This project aims to classify emotions in text using a DistilBERT-based model. It includes both a Jupyter notebook for training and a Django API for serving predictions.
Follow the steps below to set up and run the project.
- Python 3.10.3 (Anaconda or Miniconda recommended)
- Jupyter Notebook
- Git
-
Clone the repository:
git clone https://github.com/FotieMConstant/emotions-in-text-classification.git cd emotions-in-text-classification
-
Create and activate a virtual environment (optional but recommended):
conda create --name myenv python=3.10.3 conda activate myenv
-
Install project dependencies:
pip install -r requirements.txt
-
Run the Jupyter Notebook:
jupyter notebook
-
Open and run the
train_model.ipynb
notebook.
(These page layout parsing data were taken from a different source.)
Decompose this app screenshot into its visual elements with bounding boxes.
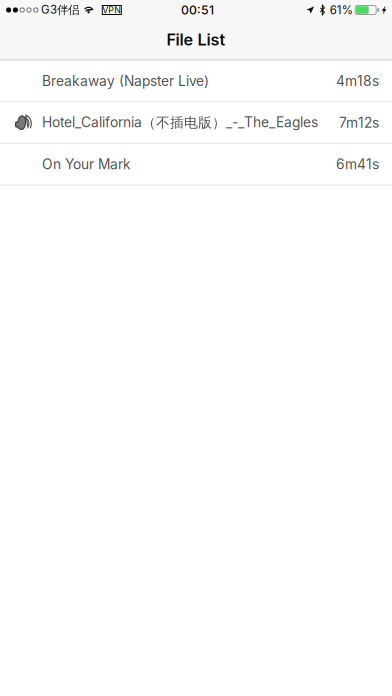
- staticText: Hotel_California（不插电版）_-_The_Eagles: [42, 114, 318, 131]
- button[interactable]: Hotel_California（不插电版）_-_The_Eagles: [0, 102, 392, 144]
- button[interactable]: Breakaway (Napster Live): [0, 61, 392, 102]
- staticText: On Your Mark: [42, 156, 131, 173]
- staticText: VPN: [102, 5, 121, 15]
- staticText: 6m41s: [336, 156, 379, 173]
- staticText: 00:51: [181, 3, 214, 17]
- staticText: 4m18s: [336, 73, 379, 89]
- staticText: File List: [166, 30, 226, 49]
- staticText: Breakaway (Napster Live): [42, 73, 209, 89]
- staticText: 61%: [330, 3, 353, 17]
- staticText: G3伴侣: [41, 3, 79, 17]
- staticText: 7m12s: [339, 114, 379, 131]
- button[interactable]: On Your Mark: [0, 144, 392, 186]
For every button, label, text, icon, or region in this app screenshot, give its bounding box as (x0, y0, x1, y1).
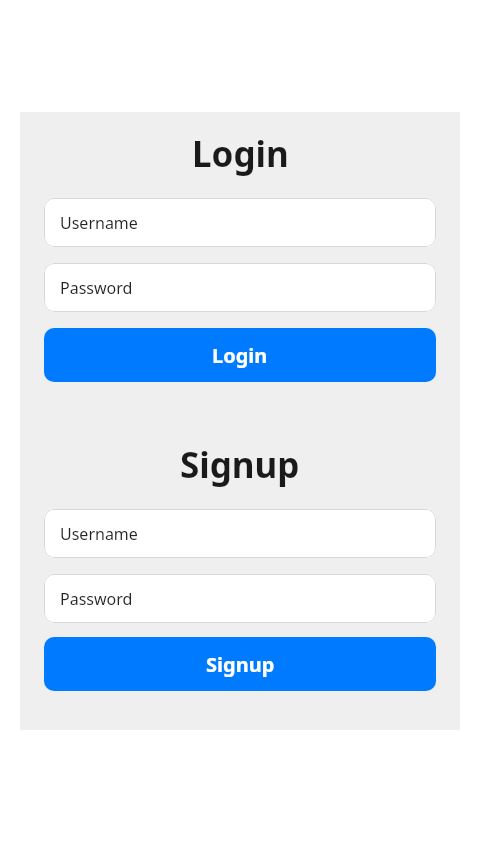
button[interactable]: Password (44, 263, 436, 312)
staticText: Password (60, 277, 133, 299)
staticText: Signup (206, 651, 275, 678)
button[interactable]: Login (44, 328, 436, 382)
staticText: Login (192, 130, 289, 178)
staticText: Login (212, 342, 268, 369)
staticText: Username (60, 212, 138, 234)
button[interactable]: Password (44, 574, 436, 623)
button[interactable]: Username (44, 509, 436, 558)
button[interactable]: Signup (44, 637, 436, 691)
staticText: Signup (180, 441, 300, 489)
button[interactable]: Username (44, 198, 436, 247)
staticText: Username (60, 523, 138, 545)
staticText: Password (60, 588, 133, 610)
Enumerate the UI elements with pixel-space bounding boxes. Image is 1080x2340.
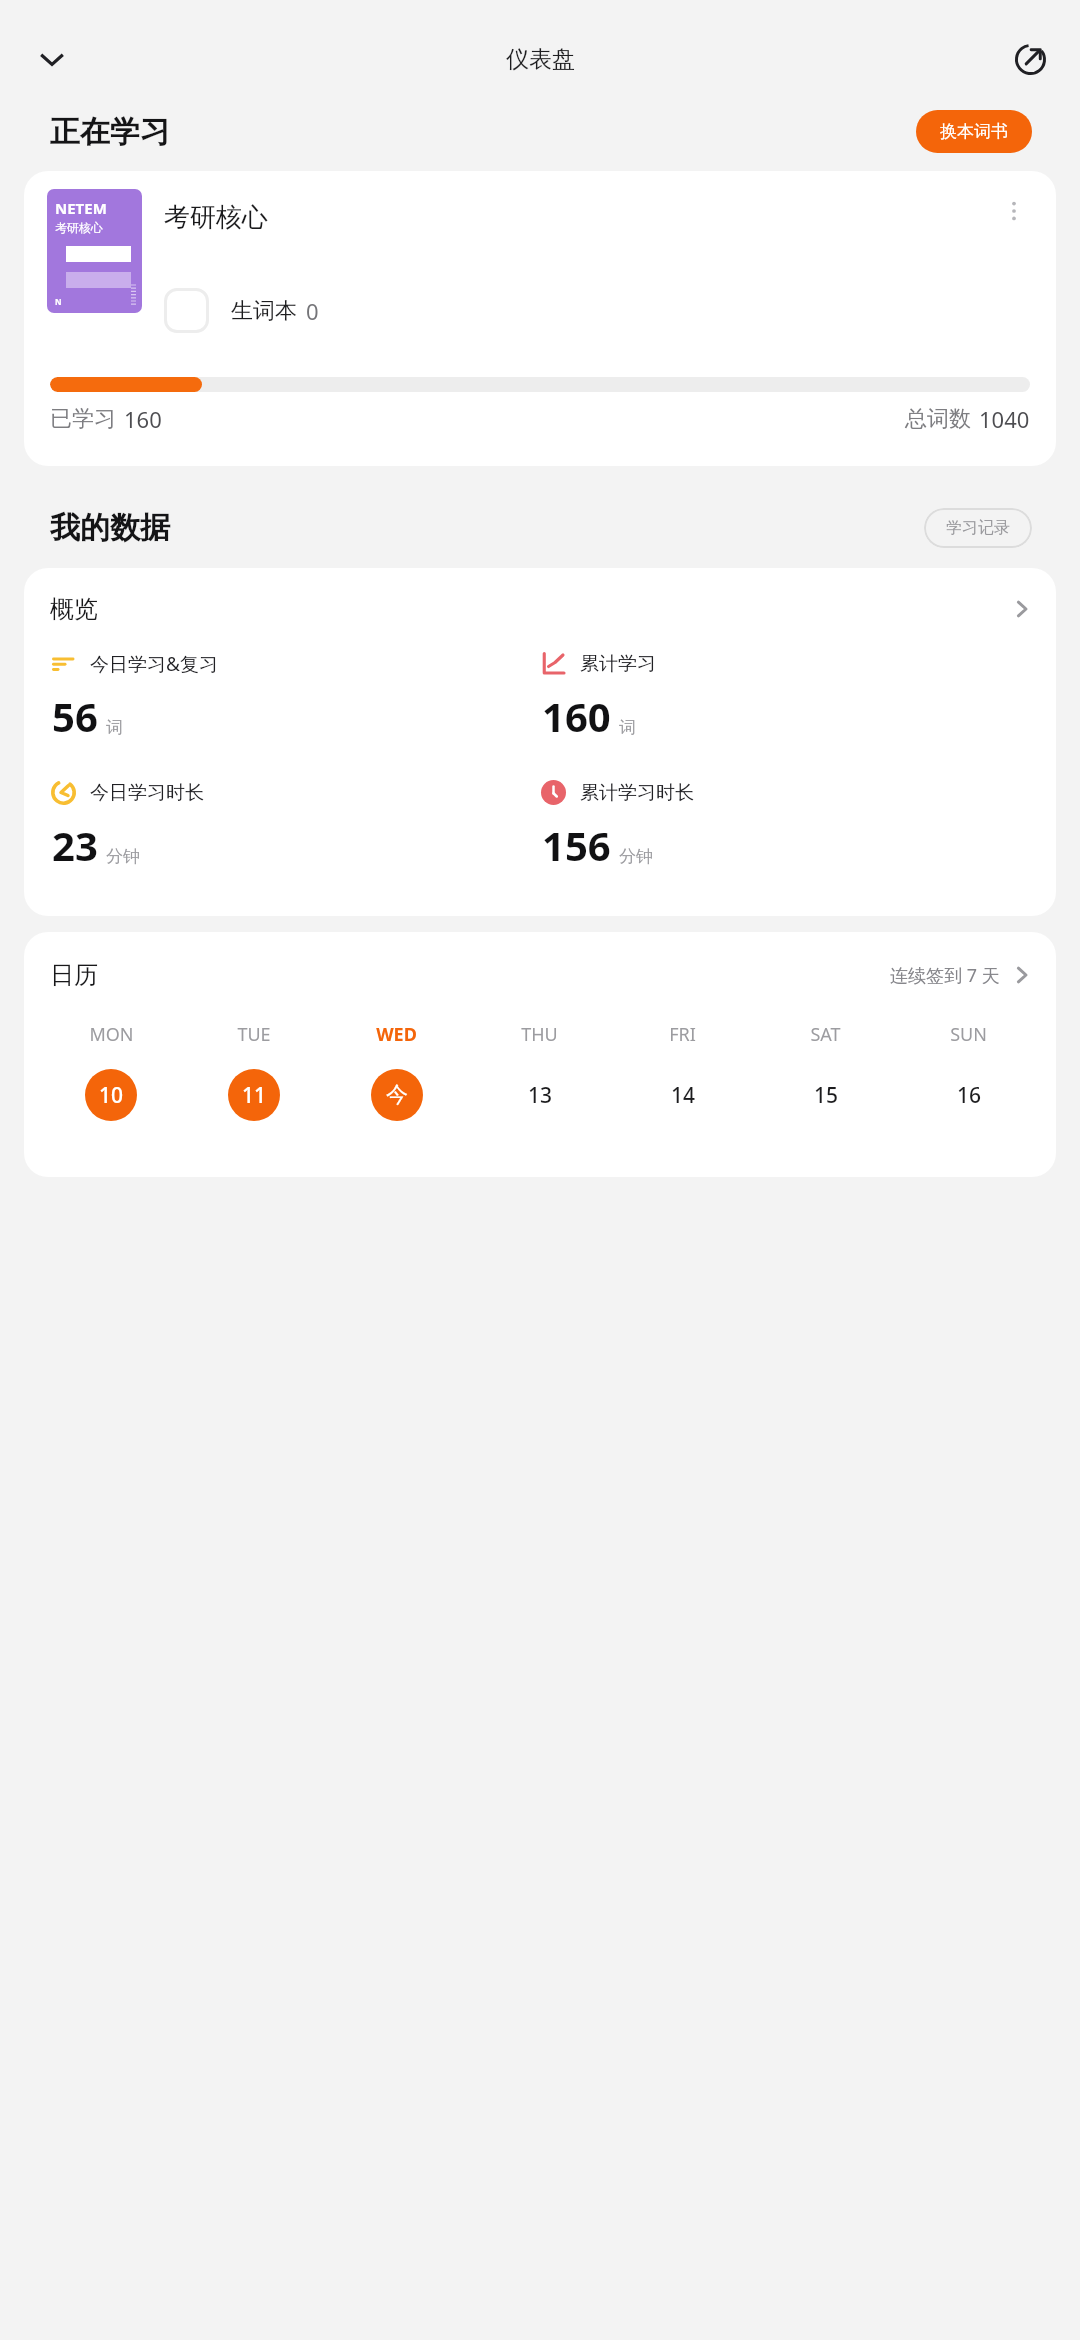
staticText: 23	[52, 818, 98, 872]
staticText: TUE	[237, 1022, 271, 1047]
button[interactable]: 10	[85, 1069, 137, 1121]
staticText: 日历	[50, 960, 98, 990]
staticText: 11	[242, 1081, 267, 1110]
button[interactable]: 11	[228, 1069, 280, 1121]
staticText: 分钟	[106, 846, 140, 867]
staticText: N	[55, 296, 62, 307]
staticText: 14	[671, 1081, 696, 1110]
button[interactable]: 累计学习	[540, 650, 1030, 743]
staticText: MON	[89, 1022, 134, 1047]
staticText: 156	[542, 818, 611, 872]
staticText: SAT	[810, 1022, 841, 1047]
staticText: 16	[957, 1081, 982, 1110]
button[interactable]: 14	[657, 1069, 709, 1121]
button[interactable]: 16	[943, 1069, 995, 1121]
button[interactable]: 换本词书	[916, 110, 1032, 153]
staticText: 正在学习	[50, 113, 170, 151]
button[interactable]: Share	[1002, 31, 1058, 87]
staticText: 0	[306, 296, 319, 326]
button[interactable]: NETEM	[24, 171, 1056, 466]
button[interactable]: 累计学习时长	[540, 779, 1030, 872]
staticText: THU	[521, 1022, 558, 1047]
staticText: 词	[619, 717, 636, 738]
staticText: 15	[814, 1081, 839, 1110]
staticText: 160	[542, 689, 611, 743]
staticText: 学习记录	[946, 518, 1010, 538]
button[interactable]: Collapse	[24, 31, 80, 87]
staticText: NETEM	[55, 198, 107, 218]
staticText: 词	[106, 717, 123, 738]
staticText: 总词数	[905, 405, 971, 433]
staticText: 分钟	[619, 846, 653, 867]
staticText: 56	[52, 689, 98, 743]
staticText: 换本词书	[940, 121, 1008, 142]
staticText: WED	[376, 1022, 417, 1047]
button[interactable]: 15	[800, 1069, 852, 1121]
staticText: 我的数据	[50, 509, 170, 547]
staticText: 概览	[50, 594, 98, 624]
staticText: FRI	[669, 1022, 696, 1047]
staticText: 已学习	[50, 405, 116, 433]
button[interactable]: 今	[371, 1069, 423, 1121]
staticText: 今日学习&复习	[90, 651, 218, 677]
staticText: 仪表盘	[506, 45, 575, 74]
button[interactable]: 生词本	[164, 288, 319, 333]
staticText: 160	[124, 404, 162, 434]
staticText: 13	[528, 1081, 553, 1110]
staticText: 1040	[979, 404, 1030, 434]
staticText: 累计学习时长	[580, 781, 694, 805]
staticText: 今	[386, 1081, 408, 1109]
button[interactable]: 今日学习&复习	[50, 650, 540, 743]
button[interactable]: 13	[514, 1069, 566, 1121]
staticText: 连续签到 7 天	[890, 963, 1000, 988]
staticText: 考研核心	[55, 220, 103, 235]
staticText: 累计学习	[580, 652, 656, 676]
staticText: 生词本	[231, 297, 297, 325]
staticText: SUN	[950, 1022, 987, 1047]
button[interactable]: 学习记录	[924, 508, 1032, 548]
button[interactable]: 今日学习时长	[50, 779, 540, 872]
button[interactable]: 概览	[24, 568, 1056, 632]
staticText: 今日学习时长	[90, 781, 204, 805]
staticText: 考研核心	[164, 201, 268, 234]
staticText: 10	[99, 1081, 124, 1110]
button[interactable]: More options	[992, 189, 1036, 233]
button[interactable]: 日历	[24, 932, 1056, 996]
This will generate the production model (dbert_model.h5
).
-
Navigate to the Django API directory:
cd emotion_api
-
Run the Django development server:
python manage.py runserver
-
The API will be accessible at
http://localhost:8000/api/predict/
.
You can make predictions by sending a POST request to the API endpoint with the text you want to classify.
Example using curl:
curl -X POST -H "Content-Type: application/json" -d '{"text": "Your text here"}' http://localhost:8000/api/predict/
- You can equally just use postman to make the request
This project is licensed under the MIT License - see the LICENSE file for details.